Greggery had sprung his trap.

“And I suggest to you that it was commonly understood between yourself, Mr Hurman, Cath Halbert and Serena Wilson that there was a need to justify the legality to the ombudsman,” he said.

Yes, de Burgh agreed.

“And that every step along the way,” Greggery said, “was done with that purpose in mind.”

The reality of the mendacity exposed by the commission this week is shown in the testimony of victims such as Rosemary Gay and Ricky Aik, who gave evidence on Monday.

Gay, a pensioner who could work only two days a week due to physical health problems, was tormented with a completely fictitious debt of $64,000.

A retired single mother in her 70s, who budgeted meticulous­ly and was a profession­al record-keeper and legal clerk throughout her career, Gay worried she would lose everything.

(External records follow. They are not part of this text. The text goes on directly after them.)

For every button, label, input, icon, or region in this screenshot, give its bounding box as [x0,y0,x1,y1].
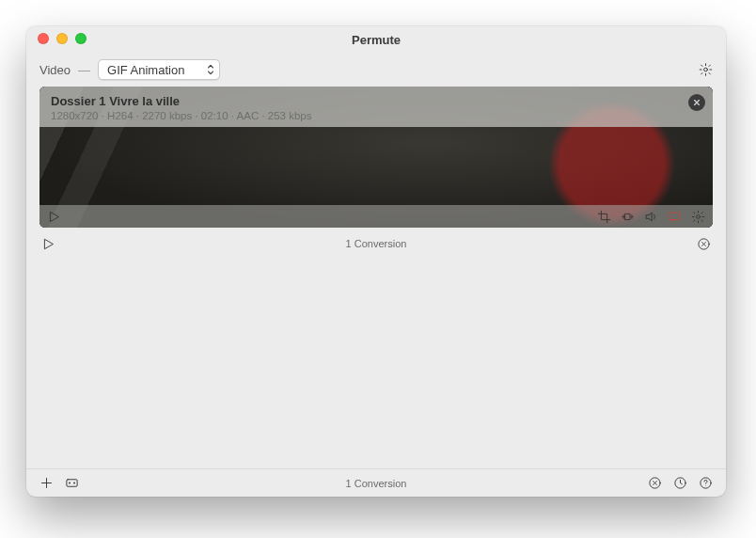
item-title: Dossier 1 Vivre la ville [51,94,701,108]
toolbar: Video — GIF Animation [26,53,726,87]
preview-play-button[interactable] [47,210,61,224]
preset-settings-button[interactable] [699,63,713,77]
svg-point-7 [73,483,75,484]
window-title: Permute [352,33,401,47]
titlebar: Permute [26,26,726,53]
minimize-window-button[interactable] [56,33,68,44]
bottom-status-text: 1 Conversion [346,478,407,489]
close-window-button[interactable] [38,33,49,44]
cancel-item-button[interactable] [697,237,711,251]
toolbar-separator: — [78,63,90,77]
svg-point-0 [704,68,708,71]
add-button[interactable] [39,476,54,490]
history-button[interactable] [673,476,687,490]
subtitles-icon[interactable] [668,210,682,224]
cancel-all-button[interactable] [648,476,662,490]
item-metadata: 1280x720 · H264 · 2270 kbps · 02:10 · AA… [51,110,701,121]
preset-select-value: GIF Animation [107,63,184,77]
svg-point-3 [697,214,701,218]
window-controls [38,33,87,44]
item-settings-button[interactable] [691,210,705,224]
svg-rect-5 [67,480,77,487]
crop-icon[interactable] [597,210,611,224]
media-kind-label: Video [39,63,71,77]
bottom-bar: 1 Conversion [26,468,726,497]
conversion-item[interactable]: Dossier 1 Vivre la ville 1280x720 · H264… [39,87,713,228]
start-item-button[interactable] [41,237,55,251]
app-window: Permute Video — GIF Animation Dossier 1 … [26,26,726,497]
preset-select[interactable]: GIF Animation [98,59,220,80]
svg-rect-2 [669,213,680,220]
item-status-text: 1 Conversion [346,238,407,249]
item-status-row: 1 Conversion [39,235,713,252]
zoom-window-button[interactable] [75,33,87,44]
chevron-updown-icon [207,65,214,75]
volume-icon[interactable] [644,210,658,224]
item-info-bar: Dossier 1 Vivre la ville 1280x720 · H264… [39,87,713,127]
presets-icon[interactable] [65,476,79,490]
svg-rect-1 [625,214,630,219]
help-button[interactable] [699,476,713,490]
svg-point-6 [69,483,71,484]
trim-icon[interactable] [621,210,635,224]
item-controls [39,205,713,228]
content-area: Dossier 1 Vivre la ville 1280x720 · H264… [26,87,726,468]
svg-point-11 [705,485,706,486]
remove-item-button[interactable] [688,94,705,111]
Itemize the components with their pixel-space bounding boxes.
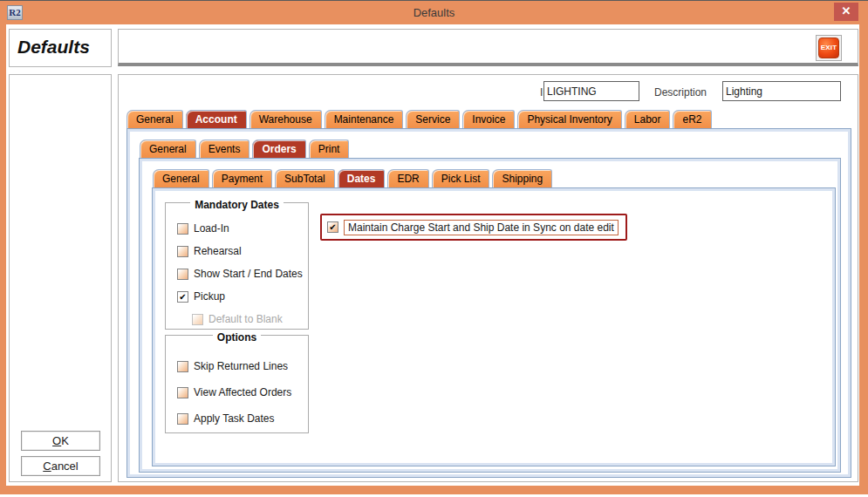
checkbox-label: View Affected Orders (194, 386, 291, 398)
mandatory-dates-title: Mandatory Dates (190, 199, 284, 211)
tabrow-level3: GeneralPaymentSubTotalDatesEDRPick ListS… (153, 169, 552, 187)
ok-button[interactable]: OK (21, 431, 100, 451)
cancel-button[interactable]: Cancel (21, 456, 100, 476)
options-groupbox: Options Skip Returned LinesView Affected… (165, 335, 309, 433)
checkbox-row-view-affected-orders[interactable]: View Affected Orders (166, 379, 308, 405)
checkbox[interactable] (177, 413, 188, 425)
tab-edr[interactable]: EDR (387, 169, 428, 187)
orders-tab-page: GeneralPaymentSubTotalDatesEDRPick ListS… (139, 158, 841, 473)
tab-er2[interactable]: eR2 (673, 110, 711, 128)
tab-print[interactable]: Print (309, 140, 350, 158)
tab-payment[interactable]: Payment (212, 169, 272, 187)
checkbox[interactable] (177, 269, 188, 280)
groupbox-legend: Options (166, 329, 308, 344)
description-input[interactable] (722, 81, 841, 101)
checkbox-label: Rehearsal (194, 245, 242, 257)
tab-maintenance[interactable]: Maintenance (325, 110, 404, 128)
checkbox-row-skip-returned-lines[interactable]: Skip Returned Lines (166, 353, 308, 379)
id-input[interactable] (543, 81, 639, 101)
tab-physical-inventory[interactable]: Physical Inventory (517, 110, 621, 128)
sync-option-highlight-row[interactable]: ✔ Maintain Charge Start and Ship Date in… (320, 214, 627, 241)
checkbox-label: Load-In (194, 222, 229, 235)
checkbox[interactable] (177, 387, 188, 398)
tab-labor[interactable]: Labor (625, 110, 671, 128)
tab-shipping[interactable]: Shipping (492, 169, 552, 187)
description-label: Description (654, 86, 707, 99)
defaults-window: R2 Defaults ✕ Defaults OK Cancel EXIT ID… (0, 0, 868, 497)
titlebar: R2 Defaults ✕ (0, 0, 868, 24)
page-title: Defaults (17, 37, 90, 58)
checkbox[interactable] (177, 246, 188, 257)
main-content-panel: ID Description GeneralAccountWarehouseMa… (118, 74, 858, 482)
tab-dates[interactable]: Dates (338, 169, 386, 187)
checkbox-row-pickup[interactable]: ✔Pickup (166, 285, 308, 308)
toolbar: EXIT (118, 29, 858, 66)
mandatory-dates-groupbox: Mandatory Dates Load-InRehearsalShow Sta… (165, 202, 309, 330)
tab-account[interactable]: Account (186, 110, 247, 128)
tab-subtotal[interactable]: SubTotal (275, 169, 335, 187)
checkbox-row-apply-task-dates[interactable]: Apply Task Dates (166, 405, 308, 432)
tab-service[interactable]: Service (406, 110, 460, 128)
tabrow-level2: GeneralEventsOrdersPrint (140, 140, 349, 158)
dates-tab-page: Mandatory Dates Load-InRehearsalShow Sta… (152, 187, 836, 466)
checkbox-row-default-to-blank: Default to Blank (166, 308, 308, 330)
tab-general[interactable]: General (153, 169, 209, 187)
checkbox[interactable]: ✔ (177, 291, 188, 303)
tab-events[interactable]: Events (199, 140, 250, 158)
left-sidebar-panel: OK Cancel (9, 74, 112, 482)
tab-invoice[interactable]: Invoice (462, 110, 515, 128)
tab-general[interactable]: General (140, 140, 196, 158)
checkbox[interactable] (177, 223, 188, 235)
groupbox-legend: Mandatory Dates (166, 196, 308, 212)
tab-orders[interactable]: Orders (252, 140, 305, 158)
sync-option-label: Maintain Charge Start and Ship Date in S… (344, 220, 619, 235)
checkbox-label: Show Start / End Dates (194, 268, 303, 280)
checkbox-label: Default to Blank (208, 313, 283, 325)
tab-pick-list[interactable]: Pick List (432, 169, 490, 187)
sync-option-checkbox[interactable]: ✔ (327, 221, 338, 233)
window-title: Defaults (0, 6, 868, 19)
exit-button[interactable]: EXIT (818, 37, 839, 58)
checkbox (192, 314, 203, 325)
checkbox-label: Pickup (194, 290, 225, 303)
checkbox-label: Apply Task Dates (194, 412, 275, 425)
client-area: Defaults OK Cancel EXIT ID Description G… (6, 24, 859, 486)
tabrow-level1: GeneralAccountWarehouseMaintenanceServic… (126, 110, 712, 128)
checkbox-row-load-in[interactable]: Load-In (166, 217, 308, 240)
checkbox-row-rehearsal[interactable]: Rehearsal (166, 240, 308, 262)
exit-button-frame: EXIT (816, 35, 842, 61)
checkbox-row-show-start-end-dates[interactable]: Show Start / End Dates (166, 262, 308, 285)
close-icon[interactable]: ✕ (834, 3, 858, 21)
account-tab-page: GeneralEventsOrdersPrint GeneralPaymentS… (126, 128, 851, 478)
options-title: Options (213, 331, 261, 344)
tab-warehouse[interactable]: Warehouse (249, 110, 322, 128)
checkbox-label: Skip Returned Lines (194, 360, 288, 372)
page-title-box: Defaults (9, 29, 112, 67)
tab-general[interactable]: General (126, 110, 183, 128)
checkbox[interactable] (177, 361, 188, 372)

“Everybody needs to understand how many thousands of people were affected so badly by a system that was put in by a government department who you have full trust in that they are doing things correctly, when obviously they are not,” she said.

“And it will continue to remain with me forever. It’s just something I will never get over, and it has had a huge impact on my physical and mental wellbeing.”

Aik, a member of the working underclass who lived alone in remote Victoria, was told the only way he could get the debt collectors off his back was to have 50 pages of bank statements printed, at $2 each, a cost he simply could not afford.

His work suffered. As the debt was pursued further, he thought about self-harm.

While people like Gay and Aik were being hunted, the scheme was beginning to unravel internally. Efforts by many public servants – and ministers who were either ignorant or who simply did not care – kept the conceit alive for another two years.